Some More Hands of Note

Thought I'd pass along a couple of interesting hands and my perspective on them from this past weekend. All action occurs at the $25NL tables on PartyPoker.

First hand of note has me holding Q,9 diamonds on the button. I call a modest pre-flop raise of $1.00 from the UTG player as do 3 others. The flop is Q,6,6 - one of the 6's being the diamonds. The BB bets out $1 again, the UTG calls and I am the third and final player in to see the turn. At this point I'm thinking one of the two other players has a 6 due to this being Party Poker and all. The turn is the K of diamonds, leaving me with a flush draw and middle two pair. Neither of these hands is great at the moment, but based on my assumption of one or both of the others holding a 6, I feel I can see one more card if the price is right. BB bets out only $2 and the UTG calls as do I. The final card is the 3 of diamonds giving me a decent flush as only the Ax diamonds beats me. Still holding to my assumption about the 6's and realizing either one of them could have just drawn the full house, I await the betting. Amazingly, both the BB and UTG check to me. At this point, my thoughts are pretty much confirmed that they've been slow playing their 6 and neither has caught the boat. If they had, they'd bet into me as there's not a big reason to believe that I would bet and give them the opportunity to check-raise. So I bet out $5 into a $10 pot. The BB simply calls, but the UTG raises it to $20. Now I'm thinking this is a last ditch effort on his part to buy the pot. If he were truly a shark and was holding the boat, he would let me draw out my flush and then hammer me. I wasn't giving him that much credit though. So I call the $20. The BB then goes all-in for an additional $5 and then the UTG goes all in. Well now I'm pot committed and call the final $10 or so. Result: My flush is good and I don't end up seeing what either player had. They leave the table having been busted out and I take in a nice $81 pot. Lesson learned: I'm not a big fan of slow-playing small trips like that if in fact that is what they had. Any overcard that pairs the board immediately drops your boat to 2nd best, let alone allowing someone to draw out a flush or straight.

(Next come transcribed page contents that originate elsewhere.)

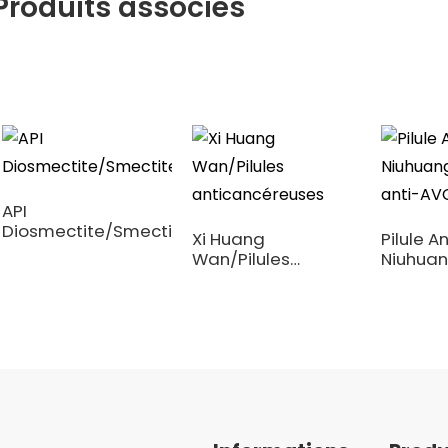
Produits associés
API
Diosmectite/Smectite/Bentonite/Montmorillonite
Xi Huang
Pilule 
Wan/Pilules
Niuhuan
anticancéreuses
Médeci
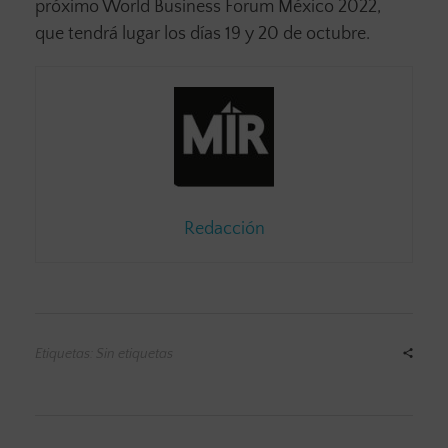
próximo World Business Forum México 2022,
que tendrá lugar los días 19 y 20 de octubre.
Redacción
Etiquetas: Sin etiquetas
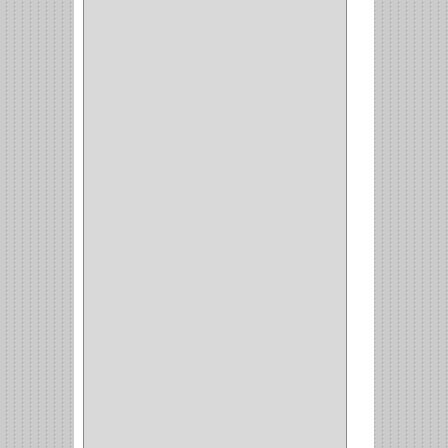
(10)
ENTRADA ALCOBA
(4)
PUERTA PRINCIPAL
(15)
CERRADURA CERROJO
(1)
CERRADURA ALCOBA
(10)
CERRADURA CAJON
(14)
CERRADURA TRAMPA
(3)
MANIJAS CERRADURASS
(1)
CERROJOS
(11)
CERRADURA GUANTERA
(11)
CERRADURA ESCRITORIO
(10)
CERRADURA PUERTA
(19)
CERRADURA ESCRITRIO
(1)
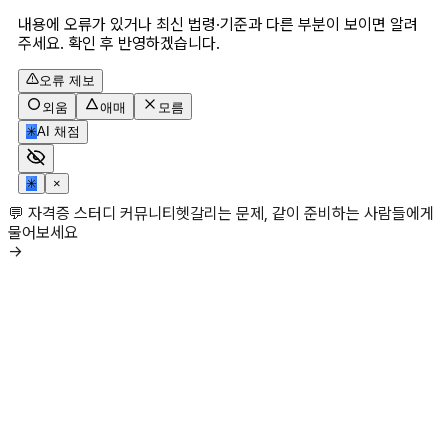
내용에 오류가 있거나 최신 법령·기준과 다른 부분이 보이면 알려
주세요. 확인 후 반영하겠습니다.
오류 제보
외움
애매
모름
✳
AI 채점
✳
×
💬 자격증 스터디 커뮤니티
헷갈리는 문제, 같이 준비하는 사람들에게
물어보세요
→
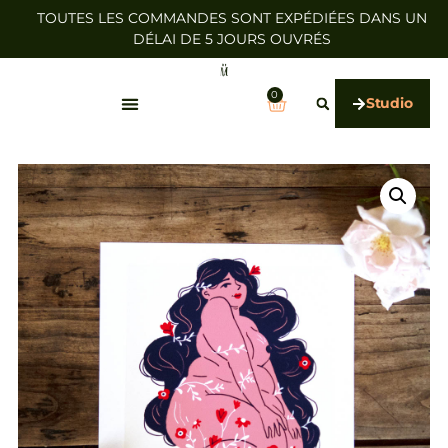
TOUTES LES COMMANDES SONT EXPÉDIÉES DANS UN
DÉLAI DE 5 JOURS OUVRÉS
0
Studio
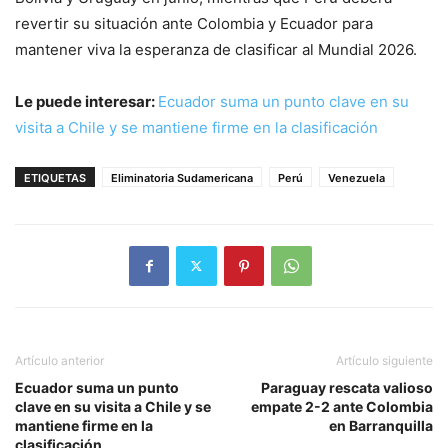
revertir su situación ante Colombia y Ecuador para
mantener viva la esperanza de clasificar al Mundial 2026.
Le puede interesar:
Ecuador suma un punto clave en su
visita a Chile y se mantiene firme en la clasificación
ETIQUETAS
Eliminatoria Sudamericana
Perú
Venezuela
Artículo anterior
Artículo siguiente
Ecuador suma un punto
Paraguay rescata valioso
clave en su visita a Chile y se
empate 2-2 ante Colombia
mantiene firme en la
en Barranquilla
clasificación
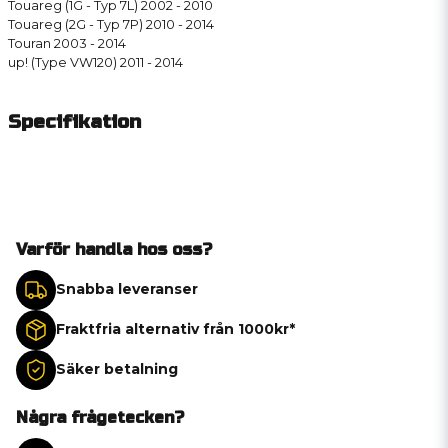
Touareg (1G - Typ 7L) 2002 - 2010
Touareg (2G - Typ 7P) 2010 - 2014
Touran 2003 - 2014
up! (Type VW120) 2011 - 2014
Specifikation
Varför handla hos oss?
Snabba leveranser
Fraktfria alternativ från 1000kr*
Säker betalning
Några frågetecken?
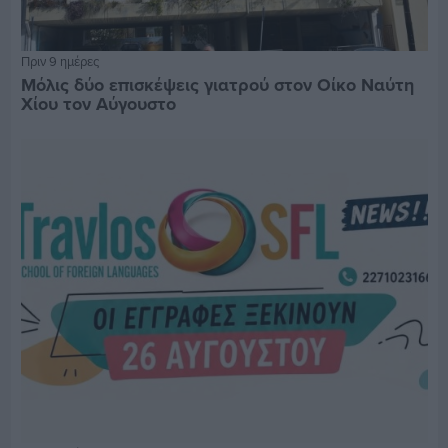
Πριν 9 ημέρες
Μόλις δύο επισκέψεις γιατρού στον Οίκο Ναύτη
Χίου τον Αύγουστο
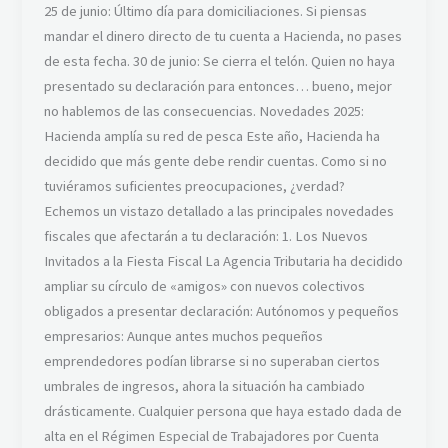
25 de junio: Último día para domiciliaciones. Si piensas
mandar el dinero directo de tu cuenta a Hacienda, no pases
de esta fecha. 30 de junio: Se cierra el telón. Quien no haya
presentado su declaración para entonces… bueno, mejor
no hablemos de las consecuencias. Novedades 2025:
Hacienda amplía su red de pesca Este año, Hacienda ha
decidido que más gente debe rendir cuentas. Como si no
tuviéramos suficientes preocupaciones, ¿verdad?
Echemos un vistazo detallado a las principales novedades
fiscales que afectarán a tu declaración: 1. Los Nuevos
Invitados a la Fiesta Fiscal La Agencia Tributaria ha decidido
ampliar su círculo de «amigos» con nuevos colectivos
obligados a presentar declaración: Autónomos y pequeños
empresarios: Aunque antes muchos pequeños
emprendedores podían librarse si no superaban ciertos
umbrales de ingresos, ahora la situación ha cambiado
drásticamente. Cualquier persona que haya estado dada de
alta en el Régimen Especial de Trabajadores por Cuenta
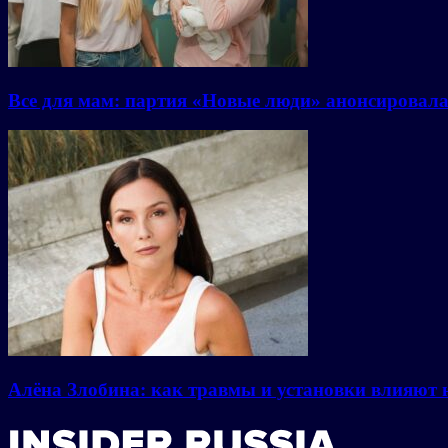
Все для мам: партия «Новые люди» анонсировал
Алёна Злобина: как травмы и установки влияют 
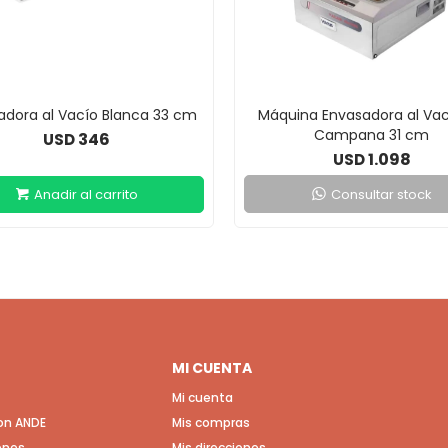
adora al Vacío Blanca 33 cm
Máquina Envasadora al Vac
Campana 31 cm
346
USD
1.098
USD
Consultar stock
MI CUENTA
Mi cuenta
con ANDE
Mis compras
ones
Mis direcciones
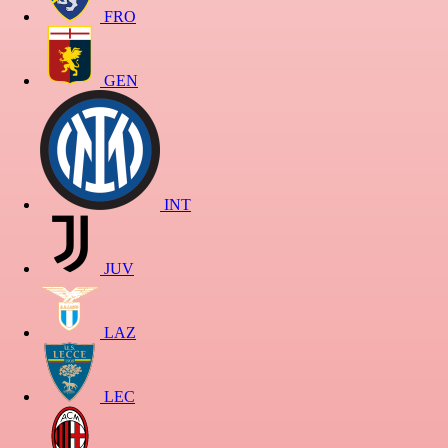
FRO
GEN
INT
JUV
LAZ
LEC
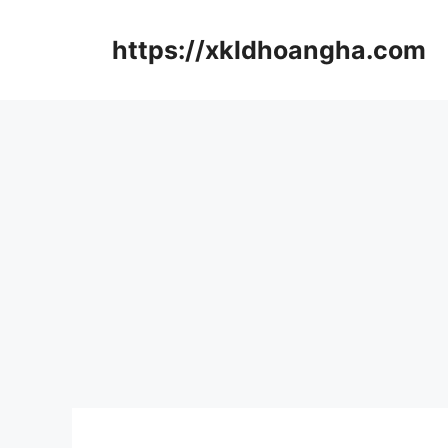
컨
텐
https://xkldhoangha.com
츠
로
건
너
뛰
기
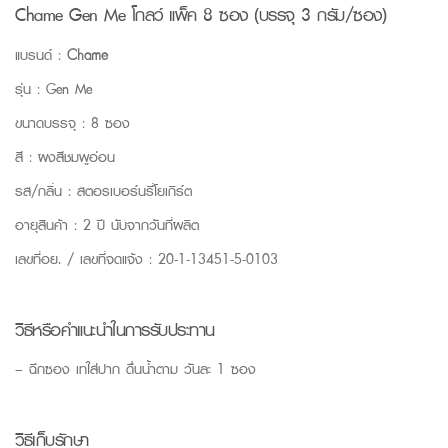
Chame Gen Me โกลว์ แพ็ค 8 ซอง (บรรจุ 3 กรัม/ซอง)
แบรนด์ :
Chame
รุ่น : Gen Me
ขนาดบรรจุ : 8 ซอง
สี : ผงสีชมพูอ่อน
รส/กลิ่น : สตอรเบอร์นรี่โยเกิร์ต
อายุสินค้า : 2 ปี นับจากวันที่ผลิต
เลขที่อย. / เลขที่จดแจ้ง : 20-1-13451-5-0103
วิธีหรือคำแนะนำในการรับประทาน
– ฉีกซอง เทใส่ปาก ดื่นน้ำตาม วันละ 1 ซอง
วิธีเก็บรักษา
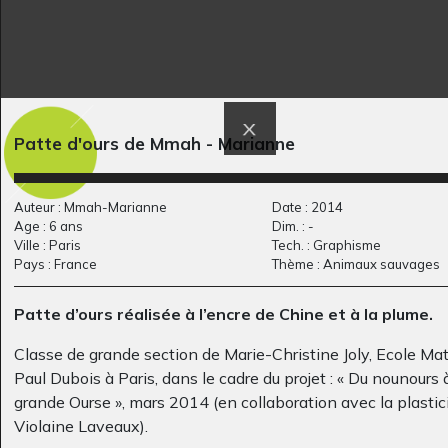
Patte d'ours de Mmah - Marianne
BUM
Lucile 34
Graphisme, 1972
Graphisme, 2014
Auteur : Mmah-Marianne
Date : 2014
Age : 6 ans
Dim. : -
Ville : Paris
Tech. : Graphisme
Pays : France
Thème : Animaux sauvages
Patte d’ours réalisée à l’encre de Chine et à la plume.
Classe de grande section de Marie-Christine Joly, Ecole Mat
Paul Dubois à Paris, dans le cadre du projet : « Du nounours à
grande Ourse », mars 2014 (en collaboration avec la plasti
Violaine Laveaux).
LES GARGOUILLES
Bruno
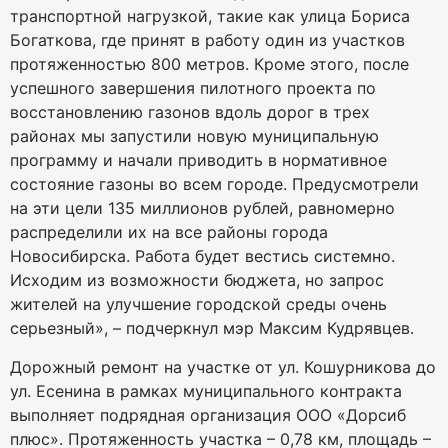
транспортной нагрузкой, такие как улица Бориса
Богаткова, где принят в работу один из участков
протяженностью 800 метров. Кроме этого, после
успешного завершения пилотного проекта по
восстановлению газонов вдоль дорог в трех
районах мы запустили новую муниципальную
программу и начали приводить в нормативное
состояние газоны во всем городе. Предусмотрели
на эти цели 135 миллионов рублей, равномерно
распределили их на все районы города
Новосибирска. Работа будет вестись системно.
Исходим из возможности бюджета, но запрос
жителей на улучшение городской среды очень
серьезный», – подчеркнул мэр Максим Кудрявцев.
Дорожный ремонт на участке от ул. Кошурникова до
ул. Есенина в рамках муниципального контракта
выполняет подрядная организация ООО «Дорсиб
плюс». Протяженность участка – 0,78 км, площадь –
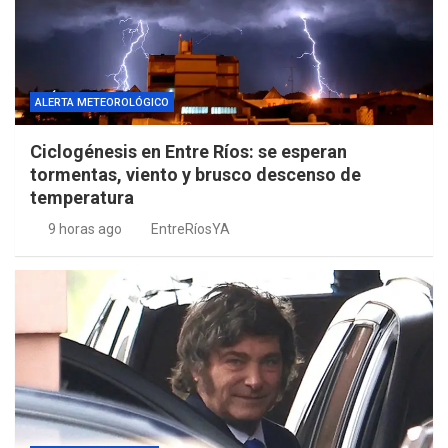
ALERTA METEOROLÓGICO
Ciclogénesis en Entre Ríos: se esperan
tormentas, viento y brusco descenso de
temperatura
9 horas ago
EntreRíosYA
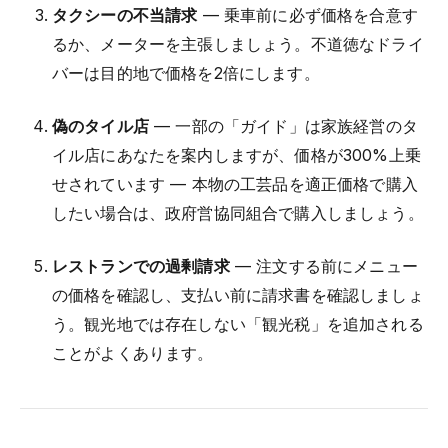
タクシーの不当請求
— 乗車前に必ず価格を合意す
るか、メーターを主張しましょう。不道徳なドライ
バーは目的地で価格を2倍にします。
偽のタイル店
— 一部の「ガイド」は家族経営のタ
イル店にあなたを案内しますが、価格が300%上乗
せされています — 本物の工芸品を適正価格で購入
したい場合は、政府営協同組合で購入しましょう。
レストランでの過剰請求
— 注文する前にメニュー
の価格を確認し、支払い前に請求書を確認しましょ
う。観光地では存在しない「観光税」を追加される
ことがよくあります。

The second hand is where I'm handed my ass back to me on a plate. I'm holding A,10 and see an A,10,9 flop with two other callers. The 9 and 10 are hearts so I'm not giving anyone the chance to draw their flush, so I bet out $3 into a $2.75 pot. I'm called by both remaining players and a rag hits fourth street. I again bet out $3 and am raised to $6 by one of the players to my left, third player folds. At this point I should have stopped and did some thinking. My rushed analysis concluded that he had A,K or A,Q and thought he out kicked me. So when another rag hits the river, I put the player all-in for about $21. He makes a very easy call and his trip 9's take the pot. So I go from about $104 to $75 and decide to quit for a bit. Lesson learned: When you're raised back by a person smooth calling you all the way after a rag hits, they have a really good hand more often than not.

Not much else to say, hope you enjoyed the show.